Would you write out every record that follows exactly, with the pictures left out?

[[ Data to process open ]]

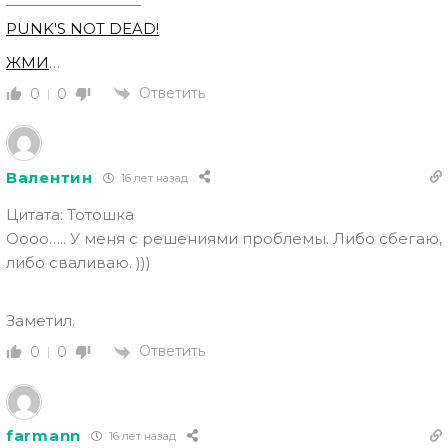
—————————
PUNK'S NOT DEAD!
ЖМИ
…
Ответить
0
0
Валентин
16 лет назад
Цитата: Тотошка
Оооо….. У меня с решениями проблемы. Либо сбегаю,
либо сваливаю. )))
Заметил.
Ответить
0
0
farmann
16 лет назад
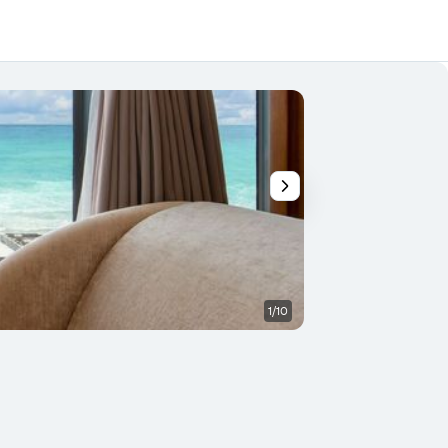
1/10
Varanda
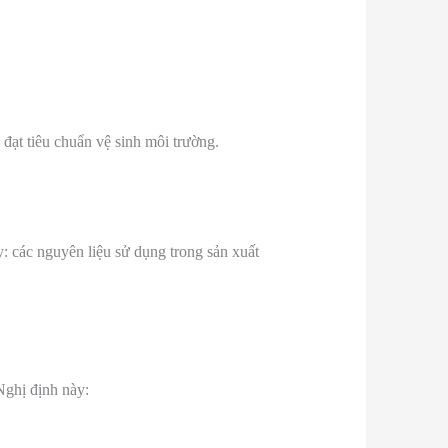
 đạt tiêu chuẩn vệ sinh môi trường.
: các nguyên liệu sử dụng trong sản xuất
Nghị định này:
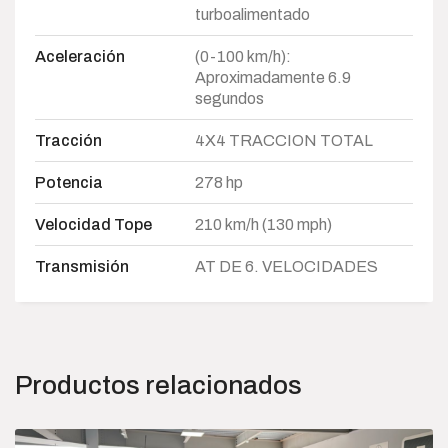
turboalimentado
Aceleración
(0-100 km/h):
Aproximadamente 6.9
segundos
Tracción
4X4 TRACCION TOTAL
Potencia
278 hp
Velocidad Tope
210 km/h (130 mph)
Transmisión
AT DE 6. VELOCIDADES
Productos relacionados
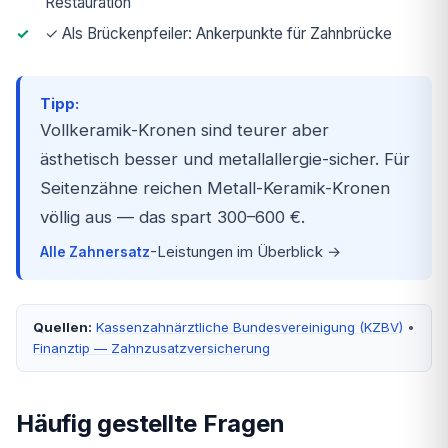
Restauration
✓ Als Brückenpfeiler: Ankerpunkte für Zahnbrücke
Tipp:
Vollkeramik-Kronen sind teurer aber
ästhetisch besser und metallallergie-sicher. Für
Seitenzähne reichen Metall-Keramik-Kronen
völlig aus — das spart 300–600 €.
-Leistungen im Überblick →
Alle
Zahnersatz
Quellen:
Kassenzahnärztliche Bundesvereinigung (KZBV)
•
Finanztip — Zahnzusatzversicherung
Häufig gestellte Fragen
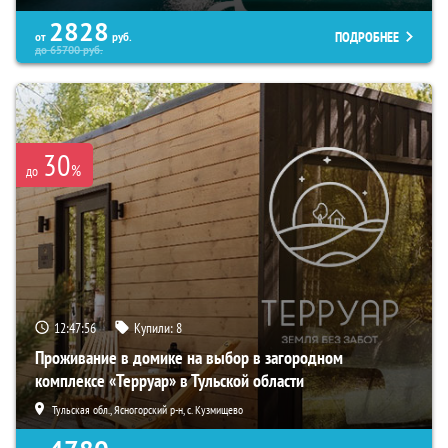
2828
ПОДРОБНЕЕ
от
руб.
до
65700
руб.
30
%
до
12:47:54
Купили:
8
Проживание в домике на выбор в загородном
комплексе «Терруар» в Тульской области
Тульская обл., Ясногорский р-н, с. Кузмищево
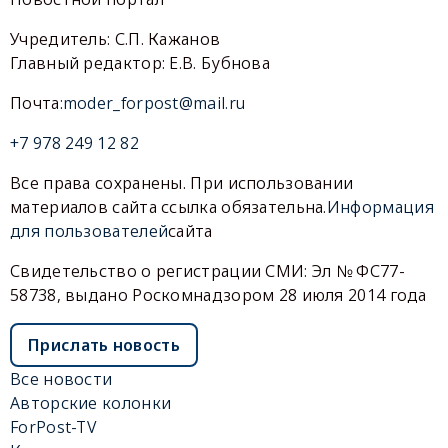
Учредитель: С.П. Кажанов
Главный редактор: Е.В. Бубнова
Почта:
moder_forpost@mail.ru
+7 978 249 12 82
Все права сохранены. При использовании
материалов сайта ссылка обязательна.
Информация
для пользователей
сайта
Свидетельство о регистрации СМИ: Эл № ФС77-
58738, выдано Роскомнадзором 28 июля 2014 года
Прислать новость
Все новости
Авторские колонки
ForPost-TV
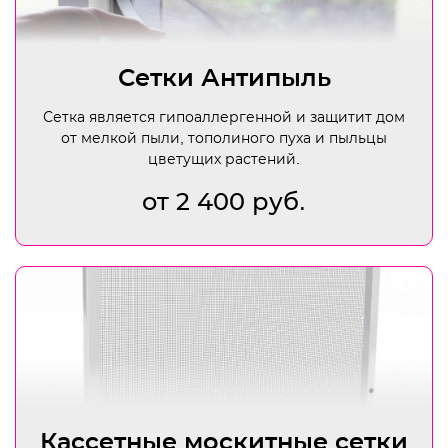
Сетки Антипыль
Сетка является гипоаллергенной и защитит дом
от мелкой пыли, тополиного пуха и пыльцы
цветущих растений.
от 2 400 руб.
Кассетные москитные сетки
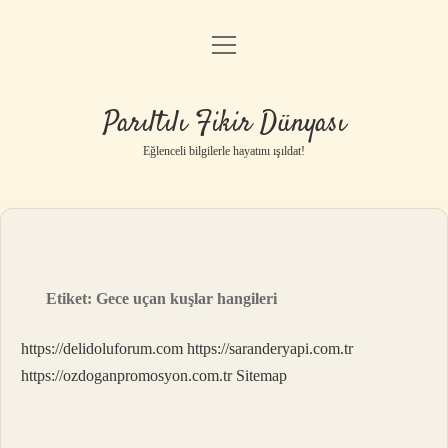
menüyü
Anasayfa
aç
Gizlilik Politikası
Parıltılı Fikir Dünyası
Yasal Uyarı
Eğlenceli bilgilerle hayatını ışıldat!
Hakkımızda
Etiket:
Gece uçan kuşlar hangileri
https://delidoluforum.com
https://saranderyapi.com.tr
https://ozdoganpromosyon.com.tr
Sitemap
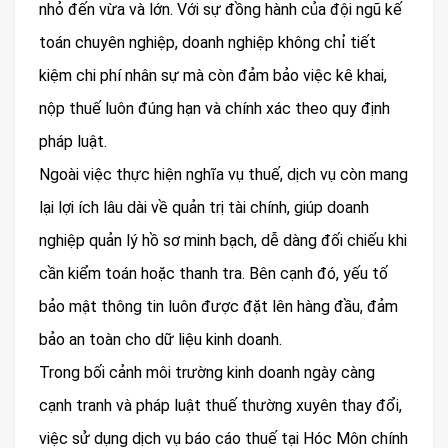
nhỏ đến vừa và lớn. Với sự đồng hành của đội ngũ kế
toán chuyên nghiệp, doanh nghiệp không chỉ tiết
kiệm chi phí nhân sự mà còn đảm bảo việc kê khai,
nộp thuế luôn đúng hạn và chính xác theo quy định
pháp luật.
Ngoài việc thực hiện nghĩa vụ thuế, dịch vụ còn mang
lại lợi ích lâu dài về quản trị tài chính, giúp doanh
nghiệp quản lý hồ sơ minh bạch, dễ dàng đối chiếu khi
cần kiểm toán hoặc thanh tra. Bên cạnh đó, yếu tố
bảo mật thông tin luôn được đặt lên hàng đầu, đảm
bảo an toàn cho dữ liệu kinh doanh.
Trong bối cảnh môi trường kinh doanh ngày càng
cạnh tranh và pháp luật thuế thường xuyên thay đổi,
việc sử dụng dịch vụ báo cáo thuế tại Hóc Môn chính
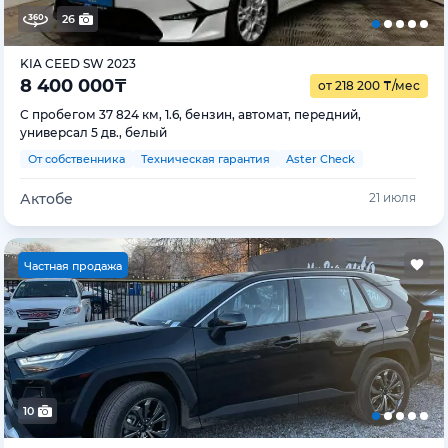
26
KIA CEED SW 2023
8 400 000
₸
от 218 200
₸
/мес
С пробегом 37 824 км, 1.6, бензин, автомат, передний,
универсал 5 дв., белый
От собственника
Техническая гарантия
Aster Check
Актобе
21 июля
Ч
астная продажа
10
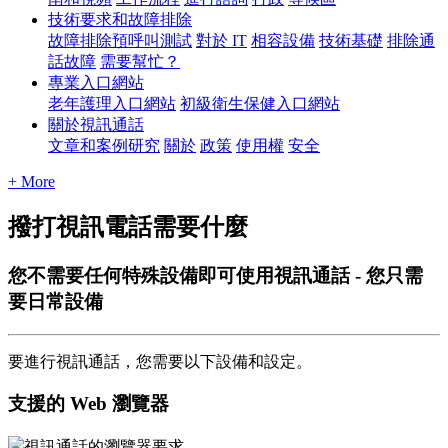
技術要求和故障排除
故障排除預呼叫測試
對於 IT
相容設備
技術基礎
排除通
話故障
需要幫忙？
專業入口網站
老年護理入口網站
初級衛生保健入口網站
關於視訊通話
文章和案例研究
關於
政策
使用權
安全
+ More
撥打視訊電話需要什麼
您不需要任何特殊設備即可使用視訊通話 - 您只需
要日常設備
要
進
行
視
訊
通
話
，
您
需
要
以
下
設
備
和
設
定
。
支
援
的
Web
瀏
覽
器
視
訊
通
話
的
瀏
覽
器
要
求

[[ Data to process closed ]]

**Task output**
—————————
PUNK'S NOT DEAD!
ЖМИ
…
Ответить
0
0
Валентин
16 лет назад
Цитата: Тотошка
Оооо….. У меня с решениями проблемы. Либо сбегаю,
либо сваливаю. )))
Заметил.
Ответить
0
0
farmann
16 лет назад
1/10
Varanda
 đạt tiêu chuẩn vệ sinh môi trường.
: các nguyên liệu sử dụng trong sản xuất
Nghị định này:
turboalimentado
Aceleración
(0-100 km/h):
Aproximadamente 6.9
segundos
Tracción
4X4 TRACCION TOTAL
Potencia
278 hp
Velocidad Tope
210 km/h (130 mph)
Transmisión
AT DE 6. VELOCIDADES
Productos relacionados
Restauration
✓ Als Brückenpfeiler: Ankerpunkte für Zahnbrücke
Tipp:
Vollkeramik-Kronen sind teurer aber
ästhetisch besser und metallallergie-sicher. Für
Seitenzähne reichen Metall-Keramik-Kronen
völlig aus — das spart 300–600 €.
-Leistungen im Überblick →
Alle
Zahnersatz
Quellen:
Kassenzahnärztliche Bundesvereinigung (KZBV)
•
Finanztip — Zahnzusatzversicherung
Häufig gestellte Fragen
2828
ПОДРОБНЕЕ
от
руб.
до
65700
руб.
30
%
до
12:47:54
Купили:
8
Проживание в домике на выбор в загородном
комплексе «Терруар» в Тульской области
Тульская обл., Ясногорский р-н, с. Кузмищево
Учредитель: С.П. Кажанов
Главный редактор: Е.В. Бубнова
Почта:
moder_forpost@mail.ru
+7 978 249 12 82
Все права сохранены. При использовании
материалов сайта ссылка обязательна.
Информация
для пользователей
сайта
Свидетельство о регистрации СМИ: Эл № ФС77-
58738, выдано Роскомнадзором 28 июля 2014 года
Прислать новость
Все новости
Авторские колонки
ForPost-TV
Сетки Антипыль
Сетка является гипоаллергенной и защитит дом
от мелкой пыли, тополиного пуха и пыльцы
цветущих растений.
от 2 400 руб.
Кассетные москитные сетки
menüyü
Anasayfa
aç
Gizlilik Politikası
Parıltılı Fikir Dünyası
Yasal Uyarı
Eğlenceli bilgilerle hayatını ışıldat!
Hakkımızda
Etiket:
Gece uçan kuşlar hangileri
https://delidoluforum.com
https://saranderyapi.com.tr
https://ozdoganpromosyon.com.tr
Sitemap
nhỏ đến vừa và lớn. Với sự đồng hành của đội ngũ kế
toán chuyên nghiệp, doanh nghiệp không chỉ tiết
kiệm chi phí nhân sự mà còn đảm bảo việc kê khai,
nộp thuế luôn đúng hạn và chính xác theo quy định
pháp luật.
Ngoài việc thực hiện nghĩa vụ thuế, dịch vụ còn mang
lại lợi ích lâu dài về quản trị tài chính, giúp doanh
nghiệp quản lý hồ sơ minh bạch, dễ dàng đối chiếu khi
cần kiểm toán hoặc thanh tra. Bên cạnh đó, yếu tố
bảo mật thông tin luôn được đặt lên hàng đầu, đảm
bảo an toàn cho dữ liệu kinh doanh.
Trong bối cảnh môi trường kinh doanh ngày càng
cạnh tranh và pháp luật thuế thường xuyên thay đổi,
việc sử dụng dịch vụ báo cáo thuế tại Hóc Môn chính
26
KIA CEED SW 2023
8 400 000
₸
от 218 200
₸
/мес
С пробегом 37 824 км, 1.6, бензин, автомат, передний,
универсал 5 дв., белый
От собственника
Техническая гарантия
Aster Check
Актобе
21 июля
Ч
астная продажа
10
技術要求和故障排除
故障排除預呼叫測試
對於 IT
相容設備
技術基礎
排除通
話故障
需要幫忙？
專業入口網站
老年護理入口網站
初級衛生保健入口網站
關於視訊通話
文章和案例研究
關於
政策
使用權
安全
+ More
撥打視訊電話需要什麼
您不需要任何特殊設備即可使用視訊通話 - 您只需
要日常設備
要
進
行
視
訊
通
話
，
您
需
要
以
下
設
備
和
設
定
。
支
援
的
Web
瀏
覽
器
視
訊
通
話
的
瀏
覽
器
要
求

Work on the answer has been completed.